• _EXERCISE REQUIREMENTS_
Pick out each line of the records that includes the string "result", and copy it.

Page-level text extractions
============

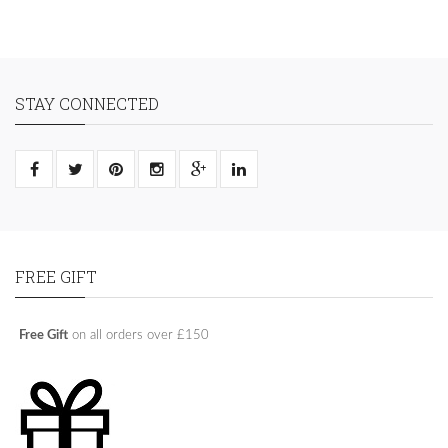
STAY CONNECTED
FREE GIFT
Free Gift
on all orders over £150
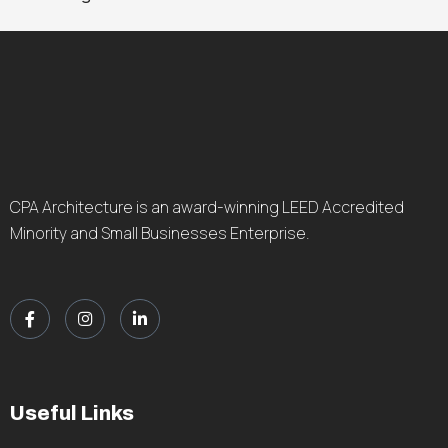
CPA Architecture is an award-winning LEED Accredited
Minority and Small Businesses Enterprise.
Useful Links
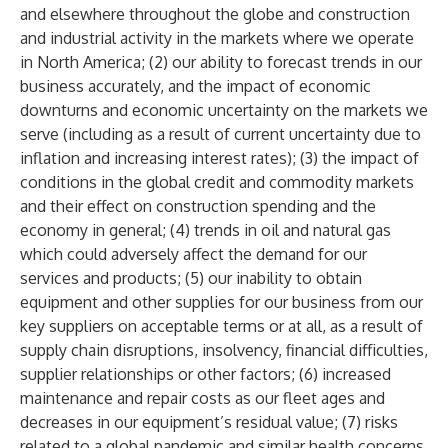
and elsewhere throughout the globe and construction
and industrial activity in the markets where we operate
in North America; (2) our ability to forecast trends in our
business accurately, and the impact of economic
downturns and economic uncertainty on the markets we
serve (including as a result of current uncertainty due to
inflation and increasing interest rates); (3) the impact of
conditions in the global credit and commodity markets
and their effect on construction spending and the
economy in general; (4) trends in oil and natural gas
which could adversely affect the demand for our
services and products; (5) our inability to obtain
equipment and other supplies for our business from our
key suppliers on acceptable terms or at all, as a result of
supply chain disruptions, insolvency, financial difficulties,
supplier relationships or other factors; (6) increased
maintenance and repair costs as our fleet ages and
decreases in our equipment’s residual value; (7) risks
related to a global pandemic and similar health concerns,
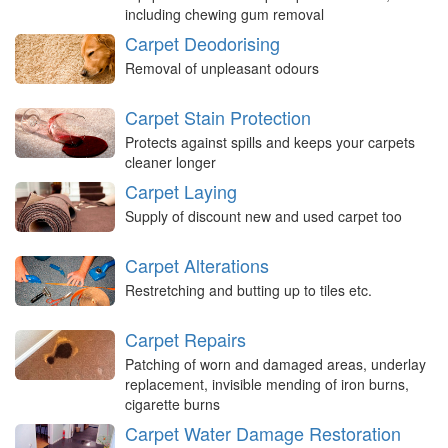
including chewing gum removal
Carpet Deodorising
Removal of unpleasant odours
Carpet Stain Protection
Protects against spills and keeps your carpets
cleaner longer
Carpet Laying
Supply of discount new and used carpet too
Carpet Alterations
Restretching and butting up to tiles etc.
Carpet Repairs
Patching of worn and damaged areas, underlay
replacement, invisible mending of iron burns,
cigarette burns
Carpet Water Damage Restoration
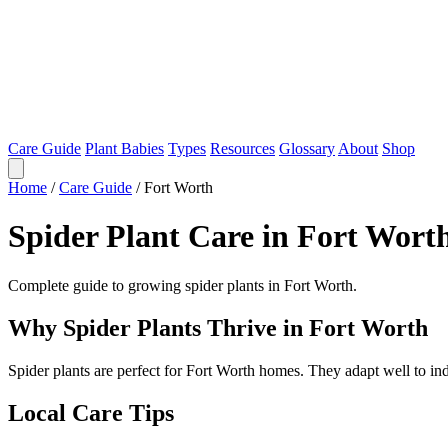
Care Guide
Plant Babies
Types
Resources
Glossary
About
Shop
Home
/
Care Guide
/
Fort Worth
Spider Plant Care in Fort Wort
Complete guide to growing spider plants in Fort Worth.
Why Spider Plants Thrive in Fort Worth
Spider plants are perfect for Fort Worth homes. They adapt well to i
Local Care Tips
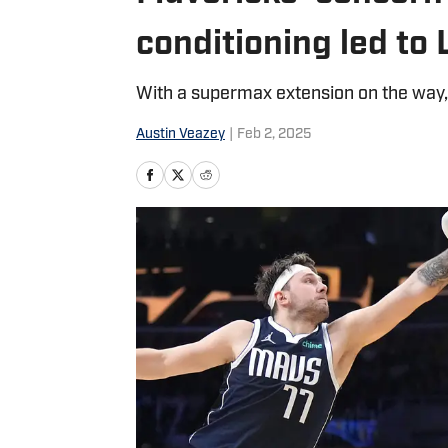
conditioning led to
With a supermax extension on the way, 
Austin Veazey
|
Feb 2, 2025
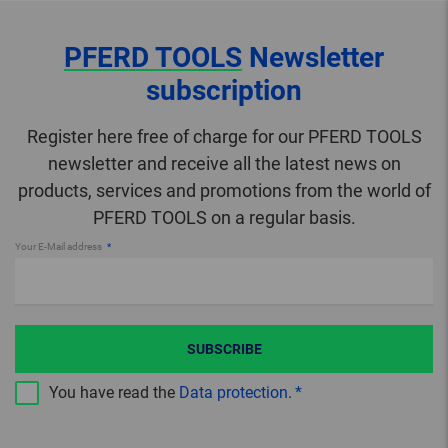
PFERD TOOLS
Newsletter
subscription
Register here free of charge for our PFERD TOOLS
newsletter and receive all the latest news on
products, services and promotions from the world of
PFERD TOOLS on a regular basis.
Your E-Mail address
SUBSCRIBE
You have read the
Data protection
.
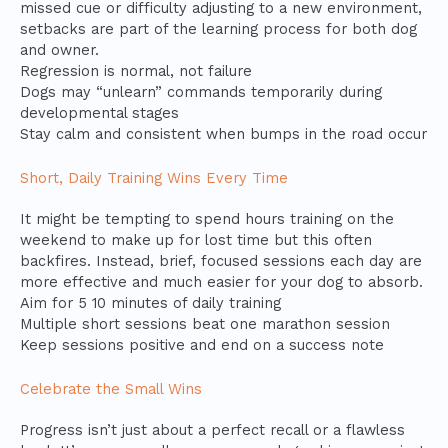
missed cue or difficulty adjusting to a new environment,
setbacks are part of the learning process for both dog
and owner.
Regression is normal, not failure
Dogs may “unlearn” commands temporarily during
developmental stages
Stay calm and consistent when bumps in the road occur
Short, Daily Training Wins Every Time
It might be tempting to spend hours training on the
weekend to make up for lost time but this often
backfires. Instead, brief, focused sessions each day are
more effective and much easier for your dog to absorb.
Aim for 5 10 minutes of daily training
Multiple short sessions beat one marathon session
Keep sessions positive and end on a success note
Celebrate the Small Wins
Progress isn’t just about a perfect recall or a flawless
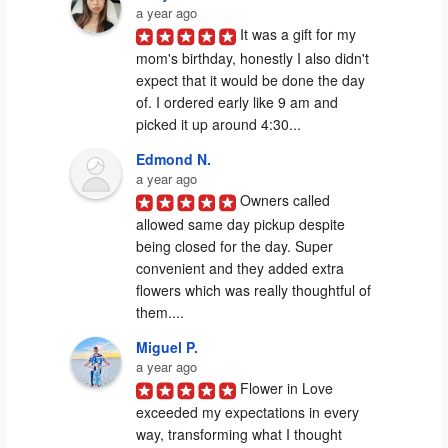
a year ago
It was a gift for my 
mom's birthday, honestly I also didn't 
expect that it would be done the day 
of. I ordered early like 9 am and 
picked it up around 4:30...
Edmond N.
a year ago
Owners called 
allowed same day pickup despite 
being closed for the day. Super 
convenient and they added extra 
flowers which was really thoughtful of 
them....
Miguel P.
a year ago
Flower in Love 
exceeded my expectations in every 
way, transforming what I thought 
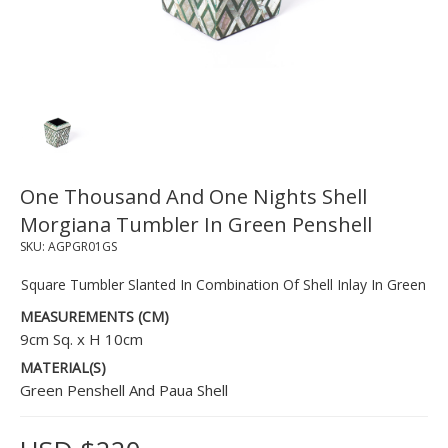
One Thousand And One Nights Shell
Morgiana Tumbler In Green Penshell
SKU:
AGPGR01GS
Square Tumbler Slanted In Combination Of Shell Inlay In Green
MEASUREMENTS (CM)
9cm Sq. x H 10cm
MATERIAL(S)
Green Penshell And Paua Shell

============

• _FINAL ANSWER_
serve (including as a result of current uncertainty due to
key suppliers on acceptable terms or at all, as a result of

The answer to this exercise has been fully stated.